There is currently a lot of competition between juice vendors, and those that do not make a quality product will not stay in business. If a juice company wants to certify their production environment and do spectrographic analyses of their juices (as some are now doing!) then a customer can decide to use them.

The “safety” of e-juice is a red herring, plain and simple. The FDA is not effective in protecting our produce from salmonella, e-coli, listeria and other deadly contaminants, and always points to outbreaks as “We just don’t have the manpower to inspect and test everything.” So somehow e-juice is such a dangerous threat that it merits pulling the few inspectors off of food and drug inspections so they can inspect e-juice factories? Personally I see a much greater potential for danger in the food I eat than in the liquids I vape. Food production provides numerous opportunities for contamination, whereas the manufacture of e-juice only requires simple precautions to provide an “as advertised” product.

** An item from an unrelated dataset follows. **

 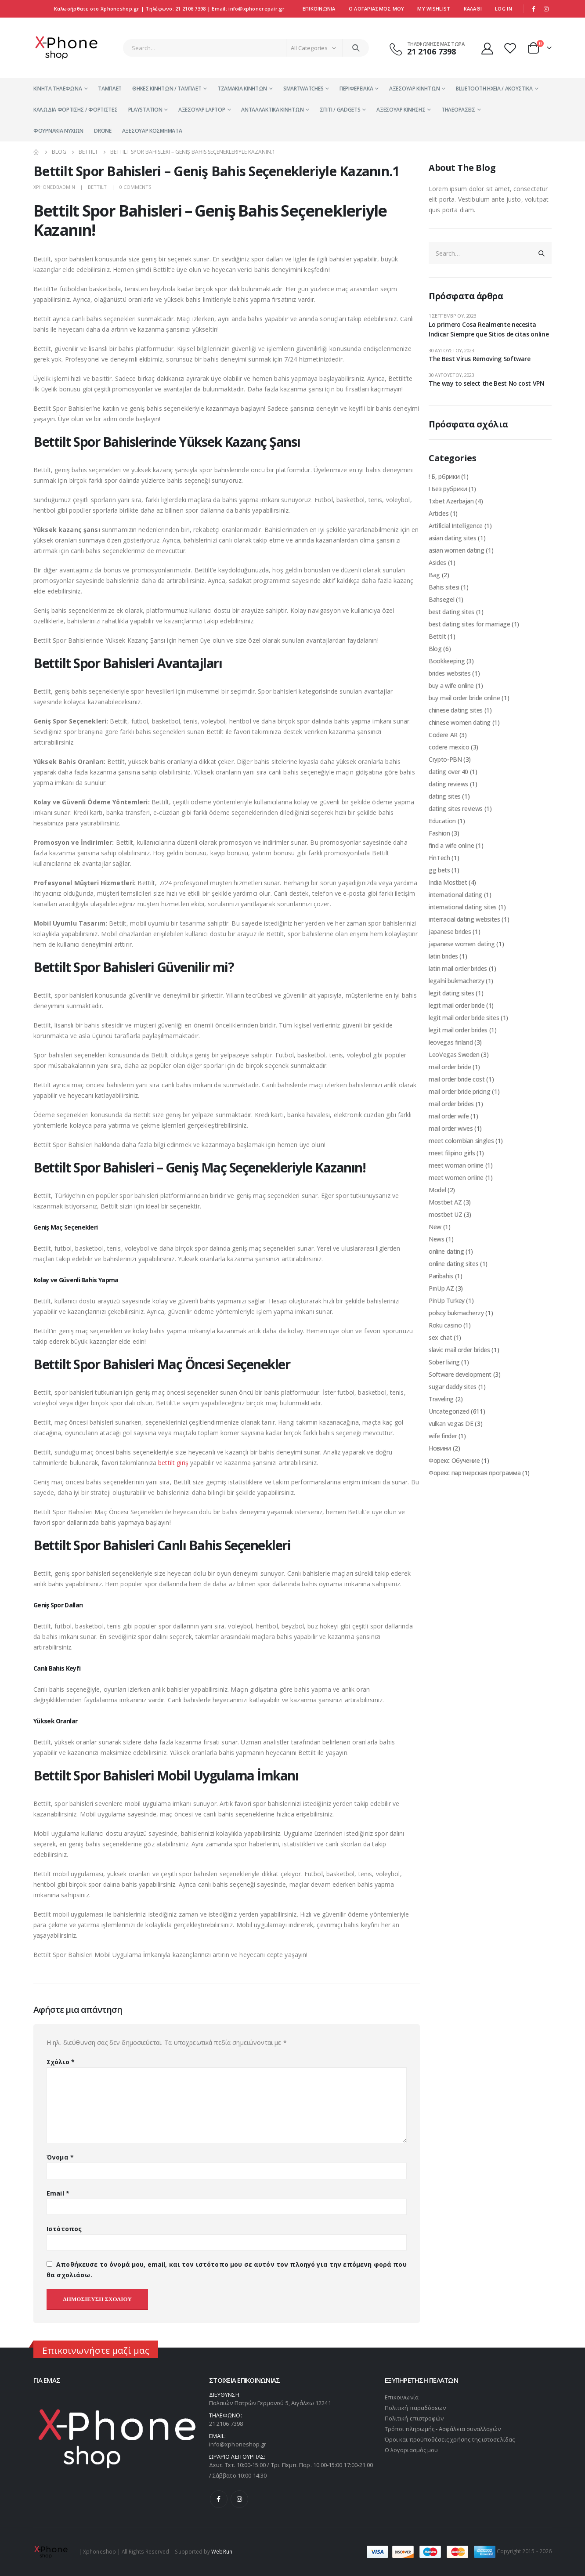 What do you see at coordinates (447, 1300) in the screenshot?
I see `PinUp Turkey` at bounding box center [447, 1300].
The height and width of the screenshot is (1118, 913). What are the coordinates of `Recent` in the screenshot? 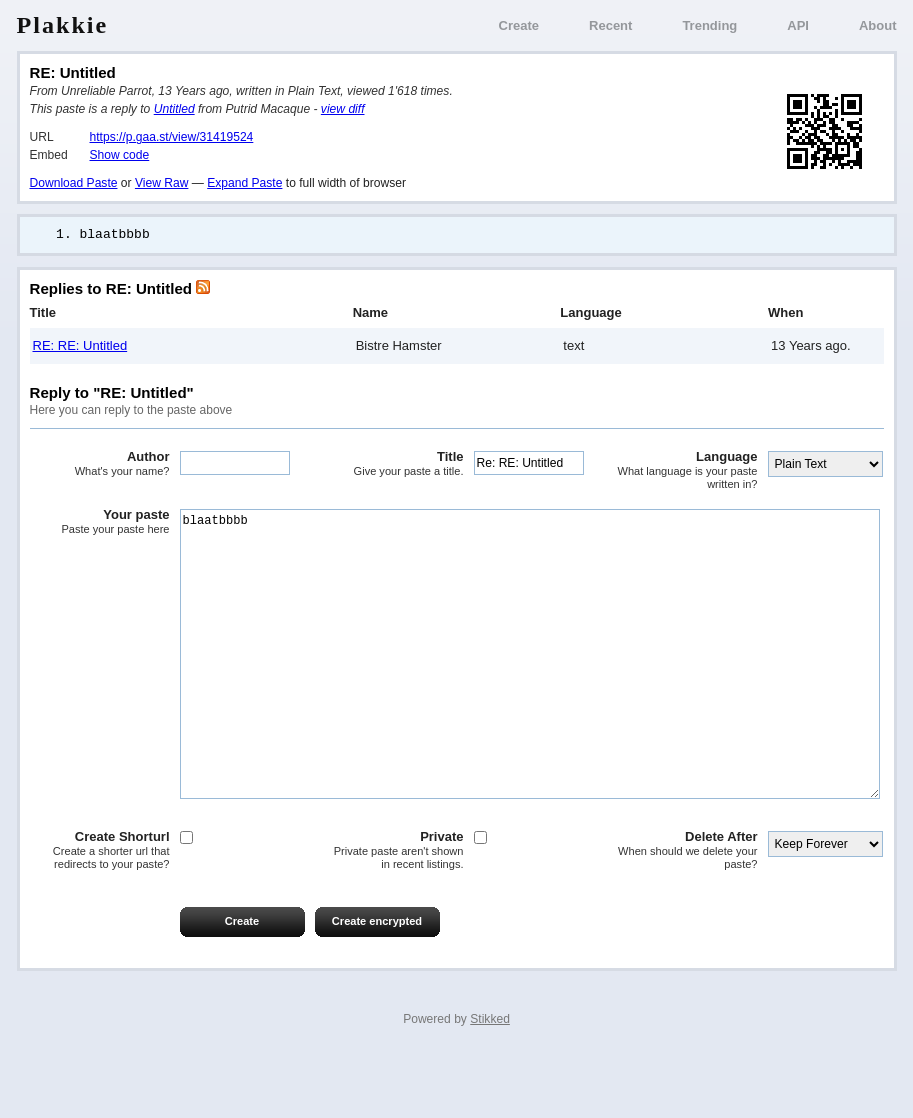 It's located at (610, 25).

To compound the issue, the FDA has shown a complete lack of understanding of basic science when it conducted the one-and-only test it has ever done on e-juice. Before we start handing over more funds to the FDA to do any kind of certification, I would like to see one example of a competent analysis of e-juice conducted by the FDA, with their findings reviewed and published in a respectable scientific publication.

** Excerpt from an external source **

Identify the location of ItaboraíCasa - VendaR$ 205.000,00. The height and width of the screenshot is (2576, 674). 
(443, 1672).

Dr. Konstantinos Farsalinos E-Cig ResearcherDr. Konstantinos Farsalinos, Researcher, Onassis Cardiac Surgery Center, and Blogger at E-Cigarette Research:

Currently-proposed regulations by organizations such as the MHRA are unlikely to promote any kind of benefits in terms of e-cigarette products safety. The amount of bureaucracy, extensive testing and tight restrictions will limit accessibility, reduce variability and destroy innovation and development of new and more efficient products. Undoubtedly some regulation should be implemented. The e-cigarette industry should become more responsible and provide proof rather than just words about the quality and safety of their products. E-cigarette users deserve to make informed decisions based on evidence, and regulation will force companies to test their products. This can be achieved without having an adverse impact on the main characteristics that determine the success of e-cigarettes. It is easy, rational and cost-effective to implement rules to provide proof that pharma-grade ingredients are used in e-liquids. Additionally, targeted but limited testing on liquids and vapor should be requested, which will ensure that consumers make informed decisions about their choices. Standards in the production process, such as those released by American E-liquid Manufacturing Standards Association (AEMSA), are a major step forward in promoting sensible but substantial regulation which ensures product quality and safety.

Vapin Station, LLC:

Definitely need regulations on juice for safety, and 18 or over. The rest? Well, I don’t think they have regulations on other batteries, do they?